Once the Belgian position has been determined, the Minister for Foreign Affairs sends instructions to the Permanent Representation, with a copy sent to each relevant minister. The Permanent Representation is authorised to participate at the working group and ambassador level in the meetings that are prepared by the Councils of Ministers. In principle, a minister representing Belgium at the Council is obliged to comply with the outcome of the DGE meeting, but the Belgian position can naturally be modified for urgent reasons.

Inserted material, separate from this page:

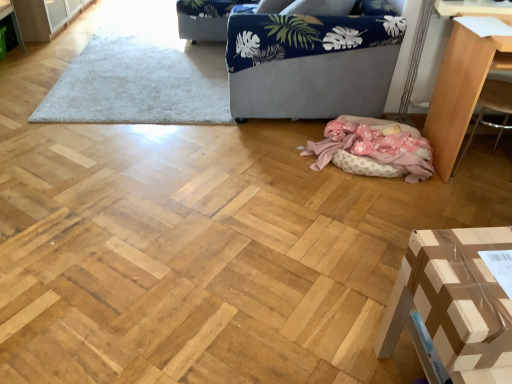 Locate an element on the screen. Image resolution: width=512 pixels, height=384 pixels. free spot in front of white shaggy rug at upper center is located at coordinates (108, 185). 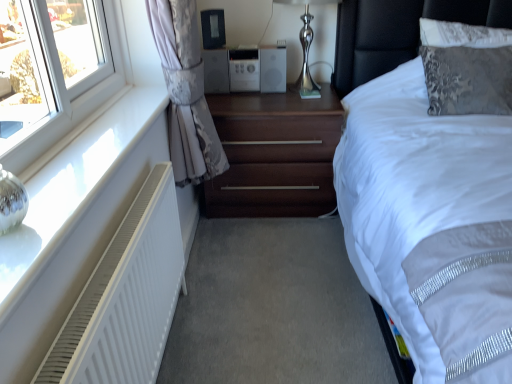 This screenshot has height=384, width=512. Identify the location of empty space that is ontop of white matte radiator at left (from a real-world perspective). [x=128, y=224].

A special system for the representation of Belgium was devised in the Cooperation Agreement. The 22 different Council configurations that existed back in 1994 (at the time the agreement was drawn up) have been broken down into 6 categories. A specific arrangement was established for each of these six categories:

Category I: Exclusive federal representation 

  • General Affairs;
  • Foreign Affairs;
  • Economic and Financial Affairs (Ecofin);
  • Justice and Home Affairs (JHA);
  • Budget;
  • Telecommunications;
  • Civil Protection;
  • Consumer Protection.

Category II: Federal representation with assessor of the federated entities 

  • Transport;
  • Energy;
  • Domestic Market;
  • Employment and Social Affairs;
  • Public Health.

Category III: Empowerment of the federated entities with federal assessor

  • Industry;
  • Research;
  • Environment.

Category IV: Exclusive empowerment of the federated entities 

  • Culture and Audio-visual Affairs;
  • Education;
  • Youth;
  • Sport;
  • Tourism;
  • Spatial Planning;
  • Housing;
  • Regional policy (no formal council configuration).

Category V: Exclusive empowerment of a single Region or a single Community 

  • Fisheries: always represented by the competent Flemish minister (North Sea).

Category VI: Federal representation, assisted by federated entities, to which the rotation system does not apply 

  • Agriculture

A Regional minister seated within a specific Council configuration always represents Belgium, and as such expresses the unified Belgian position. The assessor may assist the sitting Minister on matters that fall under the authority of his/her governmental level. The assessor may also chair consultations with the sitting minister. For the regional assessorship, a rotating turn is agreed upon between the Communities and the Regions.

The representation of “informal Councils” (meetings of ministers who exchange thoughts on an informal basis and make no formal decisions) is to a large extent arranged along the same lines as the formal Councils.